Tras el cierre ayer de este evento (con propuestas tan variadas como el flamenco de Chiquelo y Mezquida, el rock suave de Brian Ferry o la voz de Grammy de Gregory Porter), ya sabemos que 156.500 personas se adhirieron a un programa que, partiendo del tronco del jazz, se abre a artistas que lindan con el rap, el funky o el rock. Dentro del jazz en sí mismo, la apuesta del Jazzaldia (la marca cervecera Heineken lleva 21 años patrocinando este evento) pasa por diversificar los estilos. Así, hemos visto desde leyendas consagradas como Wayne Shorter y el mencionado Charles Lloyd a estrellas en su apogeo como Kamasi Washington, Herbie Hancock o nuestro Chano Domínguez. Y, por supuesto, propuestas más innovadoras como el dueto de piano y arpa con que Hiromi y Edman Castañeda arrancaron los aplausos del Kursaal.

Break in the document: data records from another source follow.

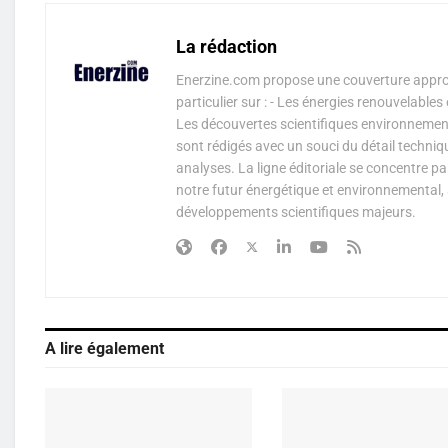
La rédaction
Enerzine.com propose une couverture approf
particulier sur : - Les énergies renouvelable
Les découvertes scientifiques environnementa
sont rédigés avec un souci du détail techniq
analyses. La ligne éditoriale se concentre p
notre futur énergétique et environnemental, 
développements scientifiques majeurs.
A lire également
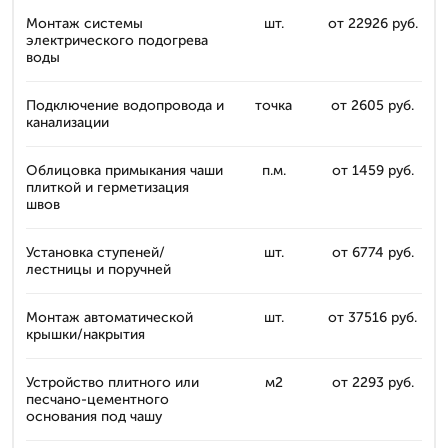
Монтаж системы
шт.
от 22926 руб.
электрического подогрева
воды
Подключение водопровода и
точка
от 2605 руб.
канализации
Облицовка примыкания чаши
п.м.
от 1459 руб.
плиткой и герметизация
швов
Установка ступеней/
шт.
от 6774 руб.
лестницы и поручней
Монтаж автоматической
шт.
от 37516 руб.
крышки/накрытия
Устройство плитного или
м2
от 2293 руб.
песчано-цементного
основания под чашу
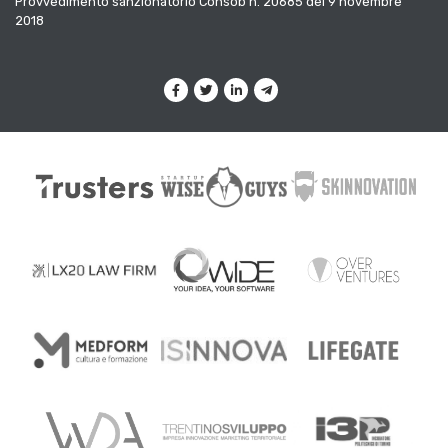
Provvedimento sanzionatorio Consob n. 20685 del 9 novembre
2018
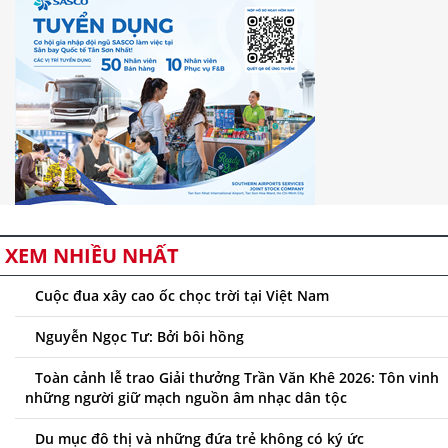
XEM NHIỀU NHẤT
Cuộc đua xây cao ốc chọc trời tại Việt Nam
Nguyễn Ngọc Tư: Bởi bôi hồng
Toàn cảnh lễ trao Giải thưởng Trần Văn Khê 2026: Tôn vinh
những người giữ mạch nguồn âm nhạc dân tộc
Du mục đô thị và những đứa trẻ không có ký ức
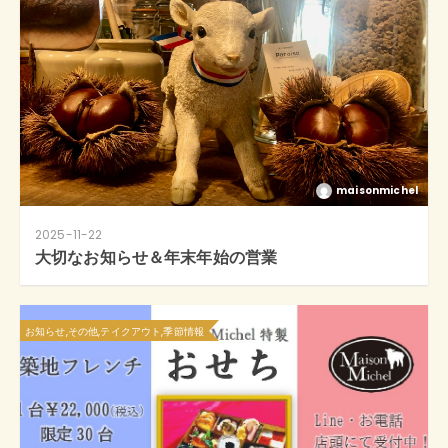
maisonmichel
2025-11-22
大切なお知らせ＆年末年始の営業
お知らせ,その他,テイクアウト,季節情報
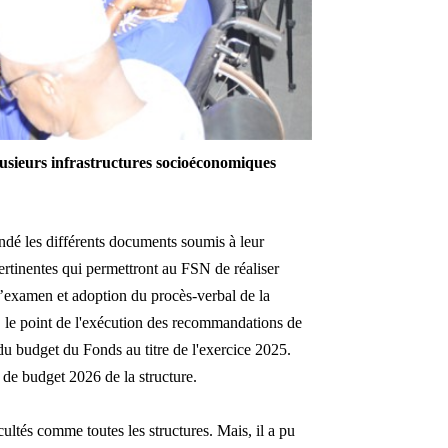
lusieurs
infrastructures socioéconomiques
ndé les différents documents soumis à leur
tinentes qui permettront au FSN de réaliser
l’examen et adoption du procès-verbal de la
n, le point de l'exécution des recommandations de
 du budget du Fonds au titre de l'exercice 2025.
 de budget 2026 de la structure.
ultés comme toutes les structures. Mais, il a pu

En las 17 sedes repartidas por toda la ciudad se han presenciado más de 100 actuaciones. Dos tercios de ellas han sido gratuitas, pues el Heineken Jazzaldia se ha convertido en una celebración que la propia San Sebastián se regala a sí misma. El Escenario Verde, en plena playa de la Zurriola, ha acogida los conciertos más masivos y eclécticos en cuanto a género como el de The Pretenders en la jornada inaugural, con más de 50.000 almas coreando su «I’ll stand by you».

El patrocinio de Heineken, que en junio firmó una renovación del contrato con el Jazzaldia de otros dos años, multplica las posibilidades del festival. «Se trata de una muestra de apoyo incondicional a la música en vivo a través del lenguaje universal que ésta representa», asegura Inés Arnal, responsable de la marca Heineken, que vive con el Jazzaldia un romance en toda regla, siendo el evento musical que patrocinan desde más antiguo. «Va más allá de un mero patrocinio -añade-. Nos une una relación de larga amistad que se refleja con un gran vínculo con la ciudad de San Sebastián y la música en directo de calidad».